Supplied material:

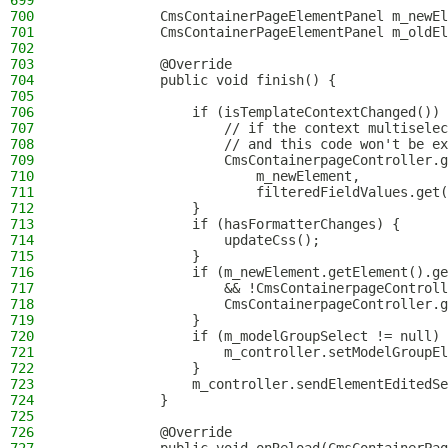
699
700
            CmsContainerPageElementPanel m_newEl
701
            CmsContainerPageElementPanel m_oldEl
702
703
            @Override
704
            public void finish() {
705
706
                if (isTemplateContextChanged()) 
707
                    // if the context multiselec
708
                    // and this code won't be ex
709
                    CmsContainerpageController.g
710
                        m_newElement,
711
                        filteredFieldValues.get(
712
                }
713
                if (hasFormatterChanges) {
714
                    updateCss();
715
                }
716
                if (m_newElement.getElement().ge
717
                    && !CmsContainerpageControll
718
                    CmsContainerpageController.g
719
                }
720
                if (m_modelGroupSelect != null) 
721
                    m_controller.setModelGroupEl
722
                }
723
                m_controller.sendElementEditedSe
724
            }
725
726
            @Override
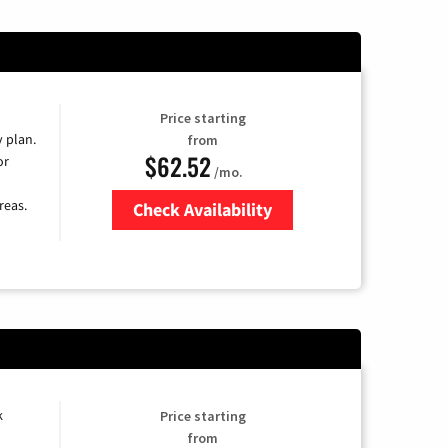
Price starting
y plan.
from
$62.52
or
/mo.
reas.
Check Availability
Zip Code
k
Price starting
from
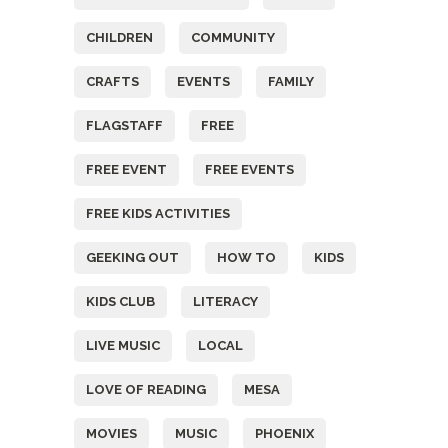
CHILDREN
COMMUNITY
CRAFTS
EVENTS
FAMILY
FLAGSTAFF
FREE
FREE EVENT
FREE EVENTS
FREE KIDS ACTIVITIES
GEEKING OUT
HOW TO
KIDS
KIDS CLUB
LITERACY
LIVE MUSIC
LOCAL
LOVE OF READING
MESA
MOVIES
MUSIC
PHOENIX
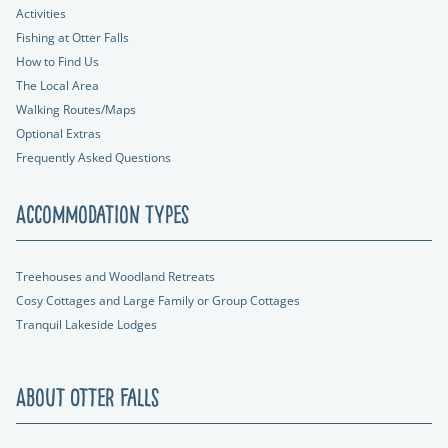
Activities
Fishing at Otter Falls
How to Find Us
The Local Area
Walking Routes/Maps
Optional Extras
Frequently Asked Questions
Accommodation Types
Treehouses and Woodland Retreats
Cosy Cottages and Large Family or Group Cottages
Tranquil Lakeside Lodges
About Otter Falls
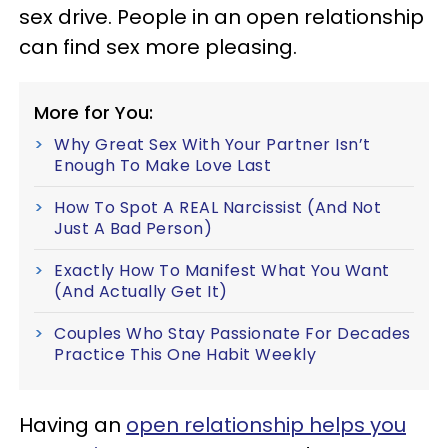
sex drive. People in an open relationship
can find sex more pleasing.
More for You:
Why Great Sex With Your Partner Isn’t
Enough To Make Love Last
How To Spot A REAL Narcissist (And Not
Just A Bad Person)
Exactly How To Manifest What You Want
(And Actually Get It)
Couples Who Stay Passionate For Decades
Practice This One Habit Weekly
Having an
open relationship helps you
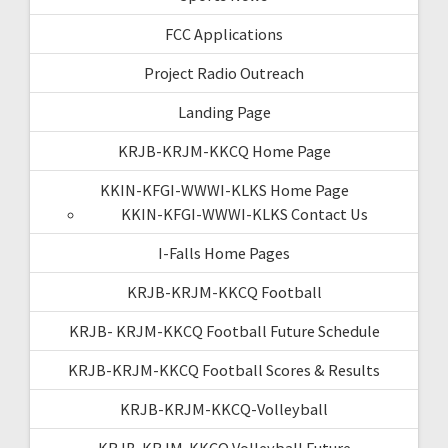
FCC Applications
Project Radio Outreach
Landing Page
KRJB-KRJM-KKCQ Home Page
KKIN-KFGI-WWWI-KLKS Home Page
KKIN-KFGI-WWWI-KLKS Contact Us
I-Falls Home Pages
KRJB-KRJM-KKCQ Football
KRJB- KRJM-KKCQ Football Future Schedule
KRJB-KRJM-KKCQ Football Scores & Results
KRJB-KRJM-KKCQ-Volleyball
KRJB-KRJM-KKCQ Volleyball Future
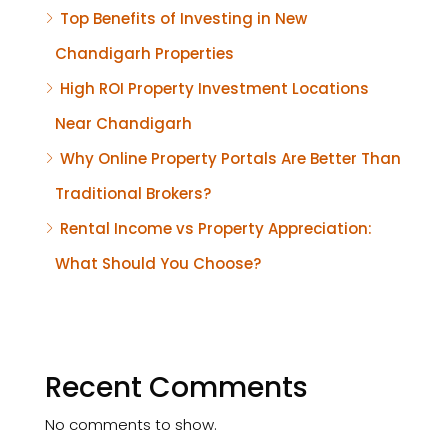
Top Benefits of Investing in New
Chandigarh Properties
High ROI Property Investment Locations
Near Chandigarh
Why Online Property Portals Are Better Than
Traditional Brokers?
Rental Income vs Property Appreciation:
What Should You Choose?
Recent Comments
No comments to show.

Task objective: Exactly the lines from the one containing "Why Online Property Portals Are Better Than" through the last line of the records are to be transcribed, both endpoints included.

Solution for this exercise:
Why Online Property Portals Are Better Than
Traditional Brokers?
Rental Income vs Property Appreciation:
What Should You Choose?
Recent Comments
No comments to show.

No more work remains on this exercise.